Housing was our greatest struggle. After I left, I couldn’t find anywhere to live. No one from the Armed Forces reached out to me to make sure I had found accommodation. And so I became homeless with my five-year-old son, either sofa surfing or staying in hostels paid for with money borrowed from friends. Drug use was rampant in the hostels, and I went into a dark place far from the life I had wanted for my son. I felt like I had no control over my situation and could not see how I would ever turn my life around.
After a turbulent few months, I was on my last legs and just felt exhausted and that I had nowhere else to turn. Then, a simple Google search led me to Help 4 Homeless Veterans, a charity works with service leavers across the North of England. They quickly managed to organise a one-bedroom bedsit for the both of us as a stop gap. With a safe roof over our heads, we had some order in our lives.
Soon after, we were able to get a home of our own through their local community Covenant work. For the first time since leaving the Armed Forces, I felt a sense of security. Finally, I felt able to get my life back on track. Like most veterans, I’m not sure I’ll ever fully adjust but this was a huge stepping stone to becoming a proper civilian.
Of course I still struggled, and I was still afraid we’d end up out on the streets again. But I’ve recently moved into my own house in Sussex, and have just launched a business running boot camps while I complete my fitness diploma. It was always a passion, so it made sense for me to pursue it as a business. It’s like being in the army again – just with less shouting.
I’m in a much better place mentally too. The hardest thing for me was overcoming my pride, which is a big thing for soldiers because admitting you’re struggling is unthinkable. Letting your guard down isn’t something you’re used to doing in the army.
After losing that invaluable support structure in the forces, speaking to someone face to face could make a world of difference
Most veterans are fortunate to transition successfully from military to civilian life, and there is now more support to help make this easier. But more still needs to be done to help veterans, especially in that first year of transition. Why shouldn’t most towns have somewhere ex-military people can go to ask for help? Somewhere you could get help on housing, health and counselling? After losing that invaluable support structure in the forces, speaking to someone face to face could make a world of difference for veterans like me struggling to transition.
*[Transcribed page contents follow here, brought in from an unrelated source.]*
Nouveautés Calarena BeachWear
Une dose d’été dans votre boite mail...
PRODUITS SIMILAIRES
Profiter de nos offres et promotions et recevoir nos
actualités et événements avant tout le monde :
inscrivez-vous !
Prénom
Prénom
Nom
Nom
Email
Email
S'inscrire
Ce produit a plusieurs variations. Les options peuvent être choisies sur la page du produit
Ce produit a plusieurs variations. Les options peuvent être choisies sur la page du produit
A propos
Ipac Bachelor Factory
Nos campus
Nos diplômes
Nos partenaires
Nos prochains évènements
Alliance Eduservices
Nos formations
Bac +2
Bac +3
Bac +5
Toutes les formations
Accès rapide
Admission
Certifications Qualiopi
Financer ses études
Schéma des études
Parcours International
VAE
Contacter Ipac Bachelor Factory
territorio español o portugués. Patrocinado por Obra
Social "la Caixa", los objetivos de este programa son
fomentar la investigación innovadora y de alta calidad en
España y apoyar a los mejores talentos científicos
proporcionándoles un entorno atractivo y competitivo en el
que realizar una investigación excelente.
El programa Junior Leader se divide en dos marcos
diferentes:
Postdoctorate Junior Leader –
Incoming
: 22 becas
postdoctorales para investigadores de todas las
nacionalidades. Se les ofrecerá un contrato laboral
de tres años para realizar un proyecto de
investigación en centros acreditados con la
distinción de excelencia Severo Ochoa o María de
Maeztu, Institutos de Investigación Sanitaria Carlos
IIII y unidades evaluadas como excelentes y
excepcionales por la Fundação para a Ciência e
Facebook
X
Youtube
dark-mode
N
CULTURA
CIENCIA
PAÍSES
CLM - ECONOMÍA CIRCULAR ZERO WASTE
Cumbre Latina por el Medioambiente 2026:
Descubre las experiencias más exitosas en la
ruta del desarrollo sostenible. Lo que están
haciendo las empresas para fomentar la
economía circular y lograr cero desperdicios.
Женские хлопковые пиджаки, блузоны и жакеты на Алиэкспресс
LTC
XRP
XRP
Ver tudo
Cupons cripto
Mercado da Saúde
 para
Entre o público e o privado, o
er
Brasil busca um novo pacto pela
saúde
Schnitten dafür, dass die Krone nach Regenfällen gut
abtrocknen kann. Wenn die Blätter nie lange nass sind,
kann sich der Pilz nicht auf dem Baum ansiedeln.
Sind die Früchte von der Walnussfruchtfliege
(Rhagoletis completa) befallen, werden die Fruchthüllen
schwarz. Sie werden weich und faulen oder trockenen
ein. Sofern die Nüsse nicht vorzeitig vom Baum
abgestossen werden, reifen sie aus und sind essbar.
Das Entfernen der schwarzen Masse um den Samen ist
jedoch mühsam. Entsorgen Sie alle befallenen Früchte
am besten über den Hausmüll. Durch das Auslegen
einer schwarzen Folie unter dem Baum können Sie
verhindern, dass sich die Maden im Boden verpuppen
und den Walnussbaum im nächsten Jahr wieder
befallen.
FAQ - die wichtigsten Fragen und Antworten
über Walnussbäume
That’s why I’m supporting the No Homeless Veterans campaign. Run by a coalition of Armed Forces charities and aims to reduce veterans’ homelessness as close to zero as possible calling on local authorities, homelessness charities and advice agencies such as Citizens Advice, to ‘think veteran’ in order to identify former Servicemen and women and signpost them to the enhanced support available to them. Campaigns like this will mean more vulnerable veterans, just like me, are signposted to charities and organisations who can help. With any luck, what happened to me won’t happen to anyone else leaving the Army.
Looking back now, I wouldn’t change anything about my time in the Armed Forces. But the turbulent few months following my discharge were even tougher than my time spent serving. Things are finally looking up for me and my son now. We have a roof over our heads, and I have the confidence and support I need to keep our life on track.
My son’s transitioned really well now and is settling into school and making friends. He still has his challenges, like we all do, but we’re getting there together. He’s still getting used to the civvy streets just like me though, so we’re both on our own journey.
My only wish is that others get the help they need to build the life they want, free of homelessness, once they’ve left the forces.